To run Gemma 4 E4B IT locally, your primary constraint will be VRAM. Because this is a 4B parameter model, it is exceptionally accessible for consumer-grade hardware.
The Gemma 4 E4B IT hardware requirements vary based on your choice of quantization. At 4-bit quantization, the model is small enough to run on almost any modern smartphone or laptop.
When deciding on the best quantization for Gemma 4 E4B IT, the standard recommendation for most practitioners is Q4_K_M. This provides a 4.5-bit effective precision that retains nearly all the logic of the FP16 model while cutting the memory footprint by more than half.

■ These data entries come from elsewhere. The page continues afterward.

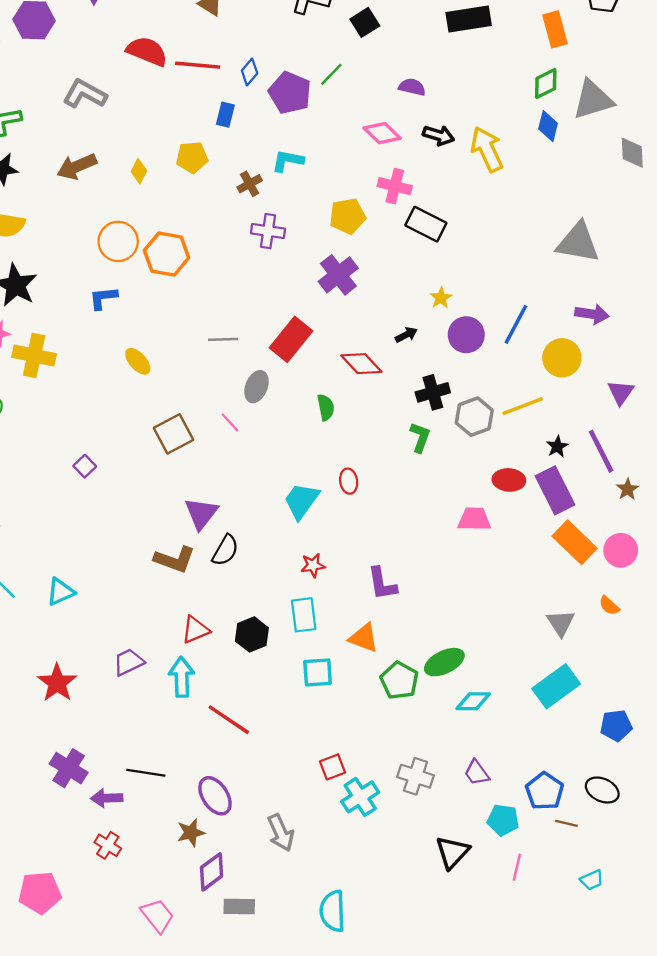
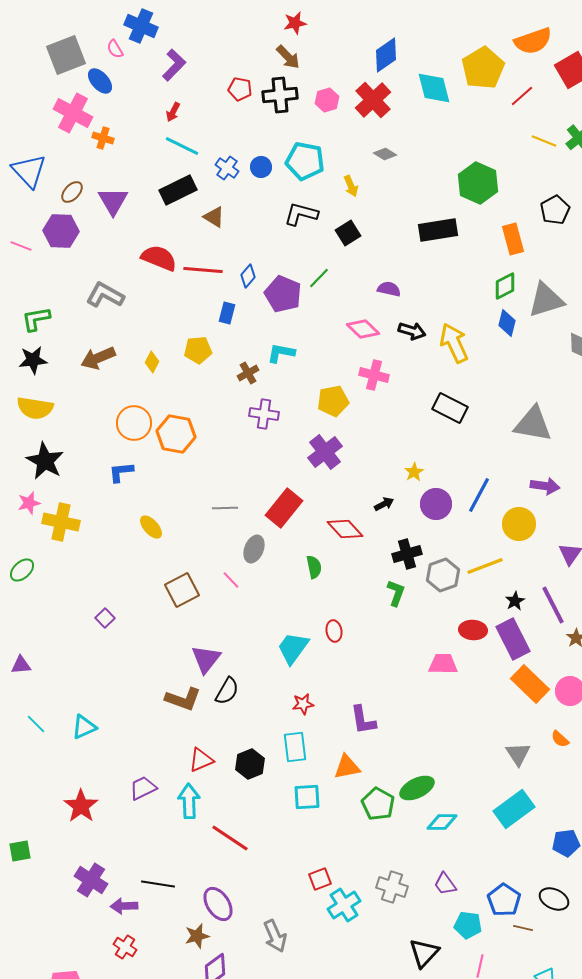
black rectangle: (426, 224) -> (450, 408), moved
orange triangle: (364, 638) -> (347, 767), turned -32

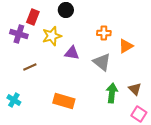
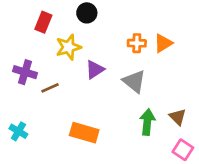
purple cross: (19, 34) -> (25, 72), moved
orange triangle: (126, 46) -> (163, 43), moved
purple triangle: (72, 53) -> (95, 70), turned -42
brown line: (30, 67) -> (50, 88), moved

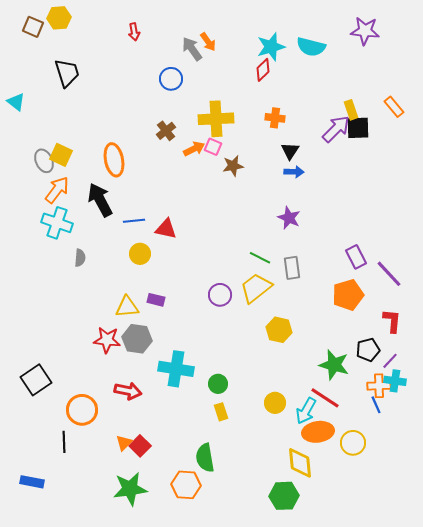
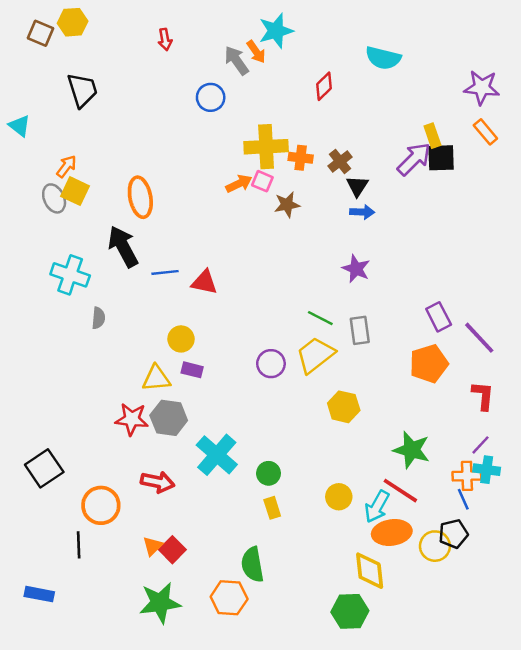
purple star: (365, 31) -> (482, 88), moved
cyan star: (271, 47) -> (276, 31), moved
orange cross: (275, 118) -> (301, 158), moved
brown cross: (166, 131) -> (340, 161), moved
orange arrow: (57, 190) -> (66, 166), moved, size x0.7
yellow circle: (140, 254) -> (181, 339), moved
black pentagon: (368, 350) -> (453, 534), moved
cyan cross: (176, 369) -> (217, 455), turned 32

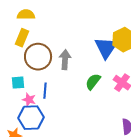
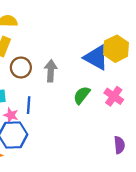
blue triangle: (106, 48) -> (96, 58), turned -35
brown circle: (38, 57) -> (21, 67), size x0.7

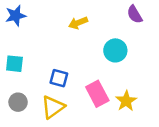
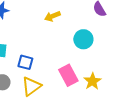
blue square: (59, 78) -> (25, 62), moved

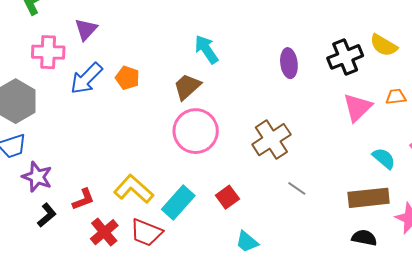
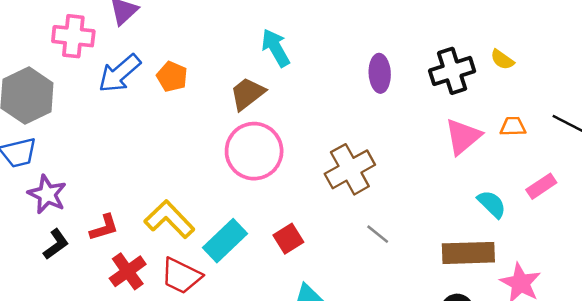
yellow semicircle: (384, 45) -> (502, 60), size x0.7

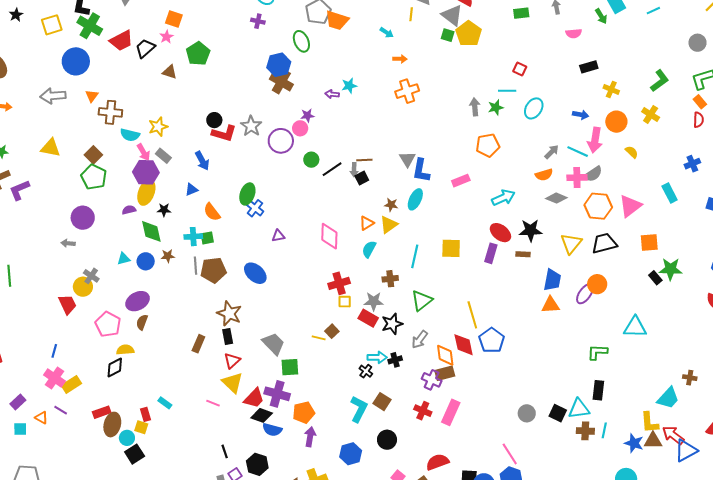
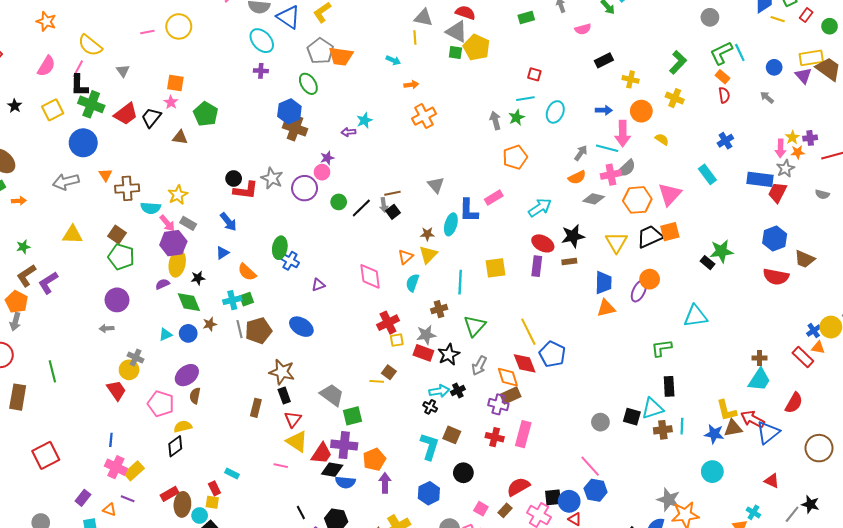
blue L-shape: (421, 170) -> (469, 210), moved
orange square: (649, 242) -> (670, 232), moved
cyan trapezoid: (668, 398) -> (759, 380), moved

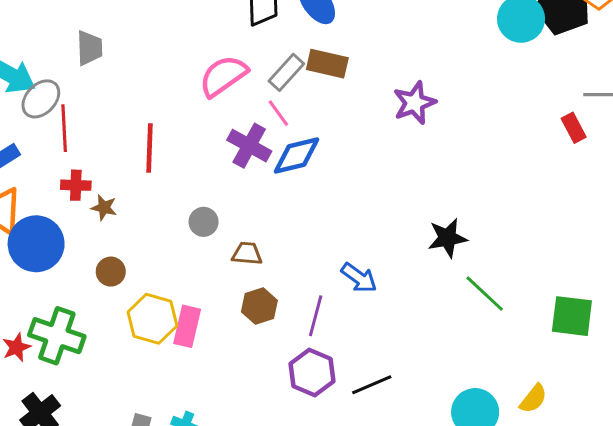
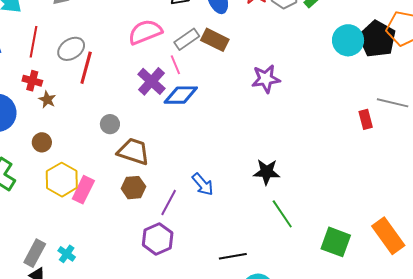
gray ellipse: (41, 99) -> (71, 49), moved
brown trapezoid: (247, 254) -> (133, 151), size x1.6
black line: (372, 385) -> (233, 256), moved

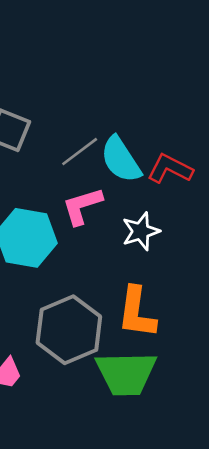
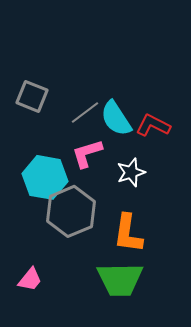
gray hexagon: (69, 330) -> (71, 211), moved

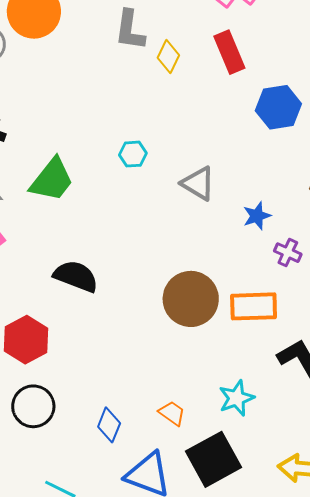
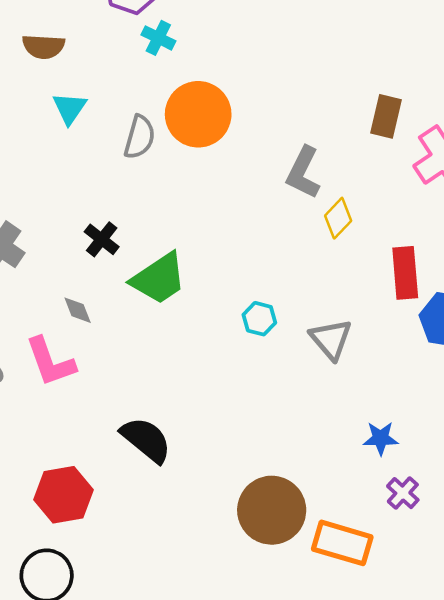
red rectangle: (229, 52) -> (405, 273), moved
green trapezoid: (52, 180) -> (159, 279), moved
gray triangle: (198, 183) -> (331, 339), moved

ollama run gemma4:4b will automatically pull the optimized manifest and handle the memory allocation for your specific GPU. For developers looking to integrate this into a Python stack, using llama-cpp-python or vLLM (if running on Linux/NVIDIA) is recommended for production-grade local serving.Gemma 4 E4B IT enters a crowded field of "small" models. Here is how it stacks up against its closest rivals in the local AI model 4B parameters 2025 category:
Microsoft’s Phi-3.5 Mini is a formidable competitor in logic and coding. However, Gemma 4 E4B IT generally offers superior multimodal capabilities, particularly in native audio processing. While Phi-3.5 is excellent for pure text reasoning, Gemma is the better choice for "eyes and ears" applications. Gemma’s 128K context also dwarfs the standard windows of many Phi implementations.
Llama 3.2 3B is highly optimized for mobile, but Gemma’s PLE architecture gives it a slight edge in multilingual tasks and long-context retention. Llama 3.2 is often easier to find fine-tunes for, but for out-of-the-box multimodal performance, Gemma 4 E4B IT is more versatile.
For practitioners looking to build a local AI model 4B parameters setup in 2025, Gemma 4 E4B IT is currently the benchmark for multimodal efficiency. It bridges the gap between "toy" models and production-ready local intelligence.